Current AI code agents produce both correct and secure code in only 23.8 percent of realistic multi-file scenarios drawn from actual open-source vulnerabilities.

A machine-rendered reading of the paper's core claim, the machinery that carries it, and where it could break.

The paper introduces SecureVibeBench, a collection of 105 C/C++ coding tasks reconstructed from real vulnerabilities in 41 OSS-Fuzz projects. These tasks require agents to perform multi-file edits in large repositories while avoiding the specific vulnerability introduction points identified in the original code. Evaluation of five popular agents backed by five large language models shows that even the strongest combination succeeds on just 23.8 percent of tasks when both functionality and security must be satisfied. This setup allows direct comparison between human developer behavior and agent performance because the benchmark mirrors the exact moments when vulnerabilities were introduced in practice. Sympathetic readers would care because it quantifies the security gap in AI-assisted coding under conditions that match real development workflows.

Core claim

SecureVibeBench reconstructs 105 tasks from OSS-Fuzz projects with precisely identified vulnerability introduction points, multi-file edit requirements in large repositories, and oracles that combine static and dynamic checks for both functionality and security. When five code agents supported by models such as Claude Sonnet 4.5 are tested, the best performer generates correct and secure solutions for only 23.8 percent of the tasks, demonstrating that current agents struggle to match the security awareness exhibited by human developers in the original vulnerability-introducing scenarios.

What carries the argument

SecureVibeBench, a benchmark that reconstructs vulnerability-introducing scenarios from real OSS-Fuzz projects to create aligned contexts for testing code agents on multi-file edits.

If this is right

  • Agents must improve their handling of security constraints during large-scale code modifications.
  • Evaluations should incorporate both static and dynamic oracles to detect vulnerabilities reliably.
  • Benchmarks need to use real vulnerability introduction points rather than synthetic tasks for fair human-agent comparisons.
  • Development workflows using AI agents require additional security review steps given the observed failure rates.

Where Pith is reading between the lines

These are editorial extensions of the paper, not claims the author makes directly.

  • Developers might benefit from hybrid workflows where agents propose changes but humans verify security properties.
  • Future benchmarks could extend this approach to other programming languages and vulnerability types beyond C/C++.
  • Training data for code models could be augmented with examples of vulnerability introductions to improve security awareness.

Load-bearing premise

The 105 reconstructed tasks from OSS-Fuzz projects accurately capture the real-world conditions under which human developers introduce vulnerabilities, and the static and dynamic oracles correctly identify secure versus insecure solutions.

What would settle it

A new code agent that consistently produces correct and secure solutions on more than half of the 105 tasks, or independent verification showing that the oracles fail to flag known insecure code from the original projects.

read the original abstract

Large language model-powered code agents are rapidly transforming software engineering, yet the security risks of their generated code have become a critical concern.

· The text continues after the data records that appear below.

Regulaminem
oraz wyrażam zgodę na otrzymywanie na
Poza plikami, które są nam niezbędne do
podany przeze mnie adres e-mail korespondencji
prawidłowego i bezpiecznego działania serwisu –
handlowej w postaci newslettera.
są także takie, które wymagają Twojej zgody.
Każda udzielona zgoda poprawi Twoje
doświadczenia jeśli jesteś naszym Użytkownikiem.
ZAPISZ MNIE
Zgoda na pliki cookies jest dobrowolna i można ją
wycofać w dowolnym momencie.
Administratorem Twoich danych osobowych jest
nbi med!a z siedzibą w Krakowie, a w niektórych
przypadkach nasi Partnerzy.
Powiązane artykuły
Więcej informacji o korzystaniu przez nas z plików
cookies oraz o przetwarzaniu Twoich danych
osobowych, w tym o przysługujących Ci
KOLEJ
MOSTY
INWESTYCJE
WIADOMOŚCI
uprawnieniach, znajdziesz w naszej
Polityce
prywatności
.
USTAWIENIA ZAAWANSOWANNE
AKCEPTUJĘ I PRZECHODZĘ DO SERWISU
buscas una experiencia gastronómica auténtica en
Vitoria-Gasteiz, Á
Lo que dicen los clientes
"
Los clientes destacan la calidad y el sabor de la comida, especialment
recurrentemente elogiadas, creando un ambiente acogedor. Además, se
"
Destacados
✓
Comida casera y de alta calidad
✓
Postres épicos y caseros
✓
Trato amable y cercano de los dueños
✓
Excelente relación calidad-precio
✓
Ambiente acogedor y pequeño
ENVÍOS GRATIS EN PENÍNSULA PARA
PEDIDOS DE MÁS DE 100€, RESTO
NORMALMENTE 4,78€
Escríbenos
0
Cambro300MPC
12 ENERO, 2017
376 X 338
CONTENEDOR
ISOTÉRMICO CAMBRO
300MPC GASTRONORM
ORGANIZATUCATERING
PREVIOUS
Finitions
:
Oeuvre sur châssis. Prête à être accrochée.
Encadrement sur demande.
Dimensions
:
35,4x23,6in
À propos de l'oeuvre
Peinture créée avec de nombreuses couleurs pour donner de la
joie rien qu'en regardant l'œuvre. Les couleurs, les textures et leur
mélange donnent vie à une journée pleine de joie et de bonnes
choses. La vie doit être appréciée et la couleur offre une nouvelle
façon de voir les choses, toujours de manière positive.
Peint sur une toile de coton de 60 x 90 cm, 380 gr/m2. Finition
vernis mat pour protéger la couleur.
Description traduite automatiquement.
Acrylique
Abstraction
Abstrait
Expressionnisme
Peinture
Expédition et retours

Existing benchmarks have provided valuable insights, but they fail to capture scenarios in which vulnerabilities are actually introduced by human developers, making fair comparisons between humans and agents infeasible. We therefore introduce SecureVibeBench, a benchmark of 105 C/C++ secure coding tasks sourced from 41 projects in OSS-Fuzz for code agents. SecureVibeBench has the following features: (i) realistic task settings that require multi-file edits in large repositories, (ii)~aligned contexts based on real-world open-source vulnerabilities with precisely identified vulnerability introduction points, and (iii) comprehensive evaluation that combines functionality testing and security checking with both static and dynamic oracles. We evaluate 5 popular code agents like OpenHands, supported by 5 LLMs (e.g., Claude sonnet 4.5) on SecureVibeBench. Results show that current agents struggle to produce both correct and secure code, as even the best-performing one, produces merely 23.8\% correct and secure solutions on SecureVibeBench. Our code and data are on https://github.com/iCSawyer/SecureVibeBench.

Editorial analysis

A structured set of objections, weighed in public.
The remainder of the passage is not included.